* [Required work] Beginning with the line containing "Flusskreuzfahrten" and ending with the last line of the entries below, copy each line exactly and nothing else.

* [Dataset entries]
◆ ◆ ◆ ◆ ◆ ◆ ◆

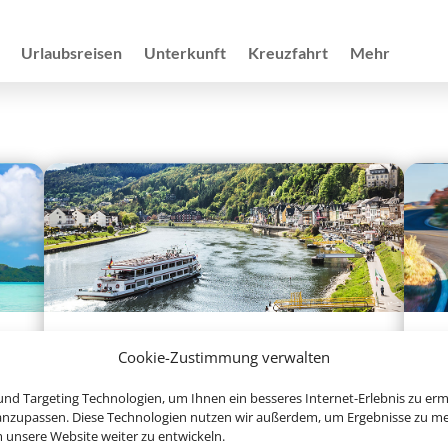
Urlaubsreisen
Unterkunft
Kreuzfahrt
Mehr
Flusskreuzfahrten
Cookie-Zustimmung verwalten
nd Targeting Technologien, um Ihnen ein besseres Internet-Erlebnis zu erm
 anzupassen. Diese Technologien nutzen wir außerdem, um Ergebnisse zu m
nsere Website weiter zu entwickeln.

◆ ◆ ◆ ◆ ◆ ◆ ◆

* [Output for this task]
Flusskreuzfahrten
Cookie-Zustimmung verwalten
nd Targeting Technologien, um Ihnen ein besseres Internet-Erlebnis zu erm
 anzupassen. Diese Technologien nutzen wir außerdem, um Ergebnisse zu m
nsere Website weiter zu entwickeln.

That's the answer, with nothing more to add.